I'm trying to find a strategy for my/our sexual life, but I'm having a hard time figuring out which way to go. I just read a long post on TRP about consentual rape or whatever you call that obliged starfish sex and effect of it and it echoed my concerns.
So, pre-mrp I was shit at asking directly for sex, (went with turtle slow feeling under clothes in bed most of the time, you know the bomb defusing routine) butthurt at rejections and at our worst I even negotiated "if not whole week then sunday starfish it is".
After beginning my MAP, its been a rollercoaster. 2-4 times a week. Around 20% I managed to seduce my wife by oil massaging turned dirty and sexual clues. Around 50% has been "I guess I need to give it to you" starfish. 30% seemed to me like game gone right/good sex without too much effort and the rest 10% is crazy sex after disputes.
Last night it had been five days with a couple of rejections I managed to not get butthurt by. But I really wanted her pussy that day. I dropped some game throughout the day and everything seemed green but by the time we got our kid to sleep she was covered in blankets watching tv half asleep. I'm pretty sure she does this partly to avoid the event.

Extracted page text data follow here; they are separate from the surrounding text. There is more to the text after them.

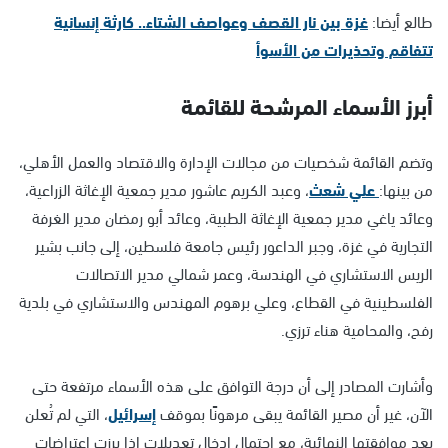
طالع أيضا:
غزة بين نار القصف وعواصف الشتاء.. كارثة إنسانية
تتفاقم وتحذيرات من الأسوأ
أبرز الأسماء المرشحة للقائمة
وتضم القائمة شخصيات من مجالات الإدارة والاقتصاد والعمل الأهلي،
من بينها:
علي شعث
، وعبد الكريم عاشور مدير جمعية الإغاثة الزراعية،
وعائد ياغي مدير جمعية الإغاثة الطبية، وعائد أبو رمضان مدير الغرفة
التجارية في غزة، وجبر الداعور رئيس جامعة فلسطين، إلى جانب بشير
الريس الاستشاري في الهندسة، وعمر شمالي مدير الاتصالات
الفلسطينية في القطاع، وعلي برهوم المهندس والاستشاري في بلدية
رفح، والمحامية هناء ترزي.
وأشارت المصادر إلى أن درجة التوافق على هذه الأسماء مرتفعة حتى
الآن، غير أن مصير القائمة يبقى مرهونًا بموقف
إسرائيل
، التي لم تُعلن
بعد موافقتها النهائية، مع احتمال إدخال تعديلات إذا برزت اعتراضات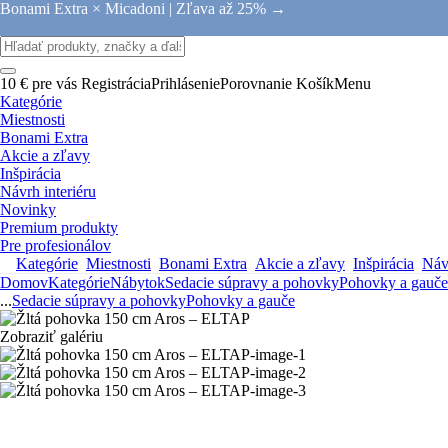
Bonami Extra × Micadoni |
Zľava až 25% →
10 € pre vás
Registrácia
Prihlásenie
Porovnanie
Košík
Menu
Kategórie
Miestnosti
Bonami Extra
Akcie a zľavy
Inšpirácia
Návrh interiéru
Novinky
Premium produkty
Pre profesionálov
Kategórie
Miestnosti
Bonami Extra
Akcie a zľavy
Inšpirácia
Návr
Domov
Kategórie
Nábytok
Sedacie súpravy a pohovky
Pohovky a gauče
...
Sedacie súpravy a pohovky
Pohovky a gauče
Zobraziť galériu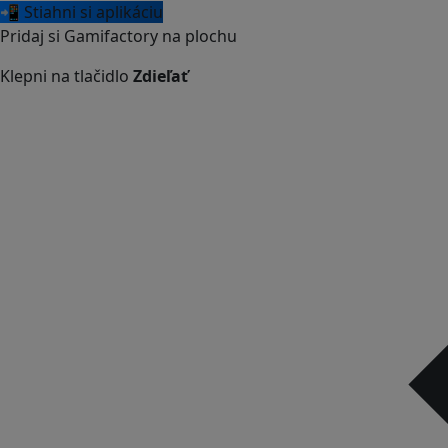
📲 Stiahni si aplikáciu
Pridaj si Gamifactory na plochu
Klepni na tlačidlo
Zdieľať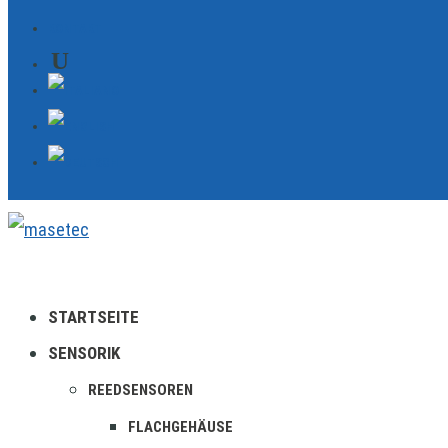
KONTAKT
STARTSEITE
SENSORIK
REEDSENSOREN
FLACHGEHÄUSE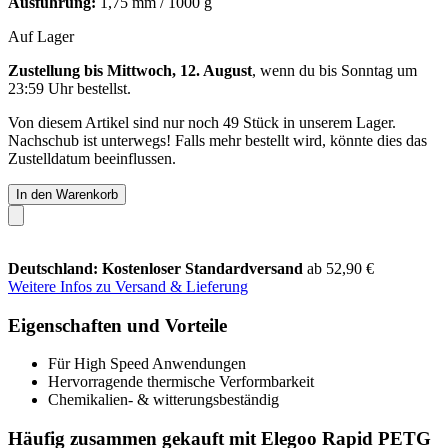
Ausführung:
1,75 mm / 1000 g
Auf Lager
Zustellung bis Mittwoch, 12. August
, wenn du bis
Sonntag um
23:59 Uhr
bestellst.
Von diesem Artikel sind nur noch 49 Stück in unserem Lager.
Nachschub ist unterwegs! Falls mehr bestellt wird, könnte dies das
Zustelldatum beeinflussen.
In den Warenkorb
Deutschland: Kostenloser Standardversand
ab 52,90 €
Weitere Infos zu Versand & Lieferung
Eigenschaften und Vorteile
Für High Speed Anwendungen
Hervorragende thermische Verformbarkeit
Chemikalien- & witterungsbeständig
Häufig zusammen gekauft mit Elegoo Rapid PETG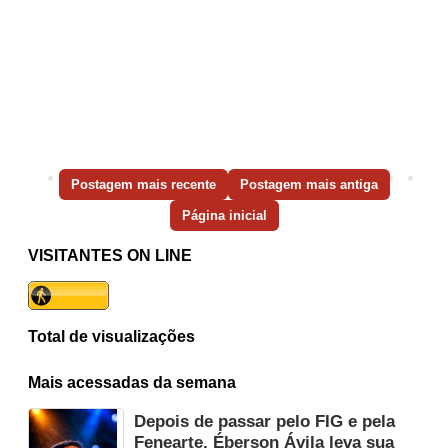
Postagem mais recente
Postagem mais antiga
Página inicial
VISITANTES ON LINE
Total de visualizações
Mais acessadas da semana
Depois de passar pelo FIG e pela
Fenearte, Éberson Ávila leva sua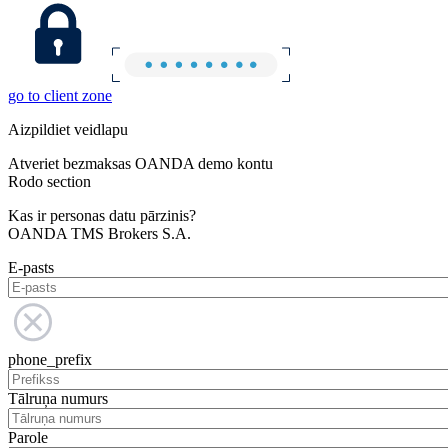
go to client zone
Aizpildiet veidlapu
Atveriet bezmaksas OANDA demo kontu
Rodo section
Kas ir personas datu pārzinis?
OANDA TMS Brokers S.A.
E-pasts
phone_prefix
Tālruņa numurs
Parole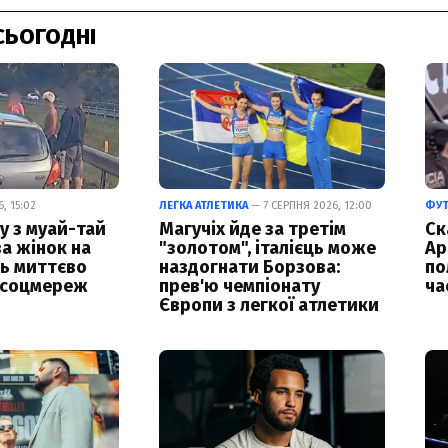
СЬОГОДНІ
, 15:02
ЛЕГКА АТЛЕТИКА
— 7 СЕРПНЯ 2026, 12:00
ФУ
у з муай-тай
Магучіх йде за третім
Ск
за жінок на
"золотом", італієць може
Ар
ць миттєво
наздогнати Борзова:
по
 соцмереж
прев'ю чемпіонату
ча
Європи з легкої атлетики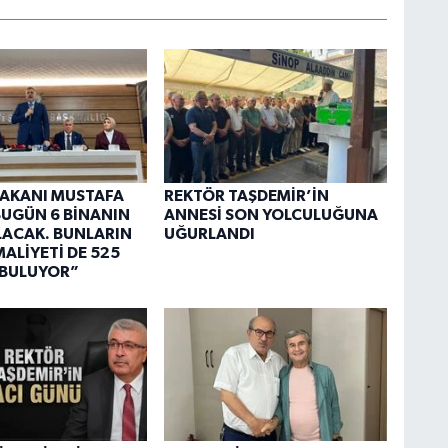
 BAKANI MUSTAFA
REKTÖR TAŞDEMİR’İN
“BUGÜN 6 BİNANIN
ANNESİ SON YOLCULUĞUNA
OLACAK. BUNLARIN
UĞURLANDI
ALİYETİ DE 525
 BULUYOR”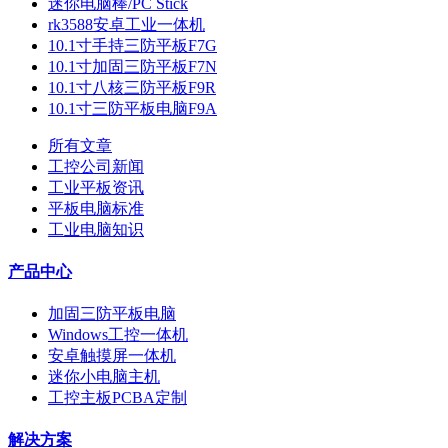
迷你电脑棒/PC Stick
rk3588安卓工业一体机
10.1寸手持三防平板F7G
10.1寸加固三防平板F7N
10.1寸八核三防平板F9R
10.1寸三防平板电脑F9A
所有文章
工控公司新闻
工业平板资讯
平板电脑标准
工业电脑知识
产品中心
加固三防平板电脑
Windows工控一体机
安卓触摸屏一体机
迷你小电脑主机
工控主板PCBA定制
解决方案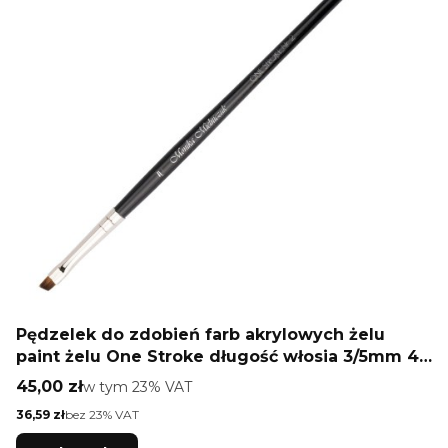
Pędzelek do zdobień farb akrylowych żelu
paint żelu One Stroke długość włosia 3/5mm 4U
Monika Mielniczuk
Cena brutto
45,00 zł
w tym %s VAT
w tym
23%
VAT
Cena netto
36,59 zł
bez 23% VAT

Then I told her "not tonight you don't" and I just pushed her hard with a light tone, made some jokes and denied the soft no's and soon lead her to bed. She wasn't into it at all but I decided not to let it bother me that night and just take it. I got one hard no when I took off her pants and I said "if you don't want it that bad, thats fine" Oddly to me even this time I didnt feel any incoming butthurt for myself either and i think my tone implied that. Then she took them off herself and we had starfish sex. Well I had.

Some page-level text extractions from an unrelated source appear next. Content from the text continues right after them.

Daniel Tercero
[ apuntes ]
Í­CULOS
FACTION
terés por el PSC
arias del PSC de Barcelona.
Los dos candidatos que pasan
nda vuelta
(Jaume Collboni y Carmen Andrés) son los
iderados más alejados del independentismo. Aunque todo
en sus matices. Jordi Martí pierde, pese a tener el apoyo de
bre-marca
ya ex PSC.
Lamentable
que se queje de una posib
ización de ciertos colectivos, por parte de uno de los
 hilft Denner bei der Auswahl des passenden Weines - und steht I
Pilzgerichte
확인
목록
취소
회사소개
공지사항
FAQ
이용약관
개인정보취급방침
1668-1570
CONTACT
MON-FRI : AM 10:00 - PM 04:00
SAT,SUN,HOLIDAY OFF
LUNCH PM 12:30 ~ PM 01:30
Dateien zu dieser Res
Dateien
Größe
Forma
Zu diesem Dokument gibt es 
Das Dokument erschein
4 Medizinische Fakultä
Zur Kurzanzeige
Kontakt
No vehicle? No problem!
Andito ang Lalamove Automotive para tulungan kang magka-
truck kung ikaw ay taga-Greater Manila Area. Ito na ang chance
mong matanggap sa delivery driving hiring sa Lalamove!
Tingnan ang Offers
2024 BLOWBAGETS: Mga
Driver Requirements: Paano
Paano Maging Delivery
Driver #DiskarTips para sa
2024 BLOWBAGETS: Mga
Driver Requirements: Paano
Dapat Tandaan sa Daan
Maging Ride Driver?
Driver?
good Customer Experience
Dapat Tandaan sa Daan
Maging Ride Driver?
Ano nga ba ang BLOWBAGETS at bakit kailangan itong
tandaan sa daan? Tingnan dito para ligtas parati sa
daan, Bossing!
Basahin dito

Afterwards I felt my bp instincts feel the need to apologize to her or start a discussion how bad sex that was, but I know better now and strangled those bp thought in my head. Much to my surprise she seemed pretty happy afterwards, like she was proud of doing her job as a wife and I gave her a boyish grin, hug and a kiss. End of night.
So it got me thinking anyway is there a general consensus here as to what type of sexual strategy works the best in my situation? Should I skip all these starfish nights, even the nights when thats enough for me?

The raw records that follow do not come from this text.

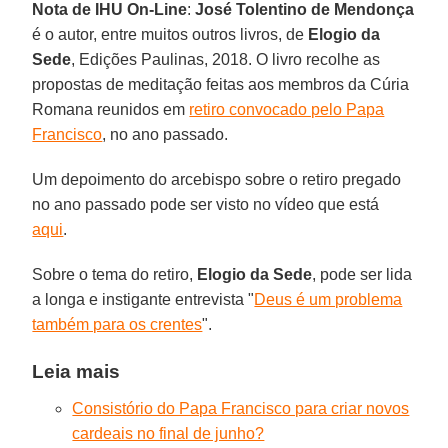
Nota de IHU On-Line
:
José Tolentino de Mendonça
é o autor, entre muitos outros livros, de
Elogio da
Sede
, Edições Paulinas, 2018. O livro recolhe as
propostas de meditação feitas aos membros da Cúria
Romana reunidos em
retiro convocado pelo Papa
Francisco
, no ano passado.
Um depoimento do arcebispo sobre o retiro pregado
no ano passado pode ser visto no vídeo que está
aqui
.
Sobre o tema do retiro,
Elogio da Sede
, pode ser lida
a longa e instigante entrevista "
Deus é um problema
também para os crentes
".
Leia mais
Consistório do Papa Francisco para criar novos
cardeais no final de junho?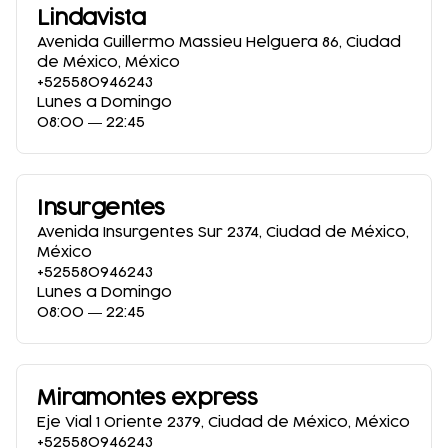
Lindavista
Avenida Guillermo Massieu Helguera 86
,
Ciudad
de México
,
México
+525580946243
Lunes a Domingo
08:00 ― 22:45
Insurgentes
Avenida Insurgentes Sur 2374
,
Ciudad de México
,
México
+525580946243
Lunes a Domingo
08:00 ― 22:45
Miramontes express
Eje Vial 1 Oriente 2379
,
Ciudad de México
,
México
+525580946243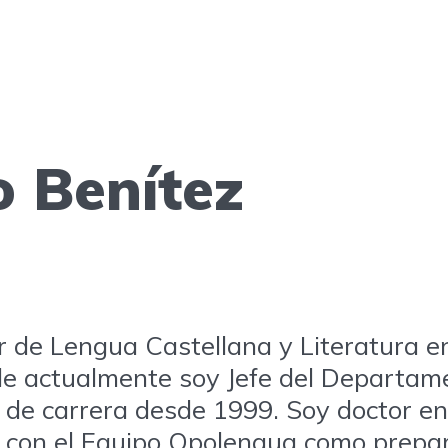
 Benítez
de Lengua Castellana y Literatura en 
e actualmente soy Jefe del Departame
 de carrera desde 1999. Soy doctor en 
ar con el Equipo Opolengua como prep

On one hand, it got me thinking that if I keep doing these kind of nights sometimes and reward positive behavior, she might learn to throw herself in the moment. I think she's unhappy about having to give me the keys of power when its not her own idea to open the locks ultimately, but I might be able to show her how it can be a good thing.
On the other, the trp post I referred and my fear is that the obliged starfish sex diminishes the possibility of growth of desire if she assumes a 'rape victim mentality'.
I know NMMNG says to not accept bad sex and wank a lot, sexual moritarium etc. but I'm not sure if thats the right play here?
I've been developing OI about sex and got better at it. Stopped watching porn 3 months ago. I think my wife is starting to realize my changes and that other women are eager to get in her place. I've begun to learn to game her, she's not responding to that well most of the time but I don't care, I need to practice anyway and its fun for me either way. There's some elements of desire and respect surfacing too, so the total outcome in my eyes is still hard to predict, but currently looking better.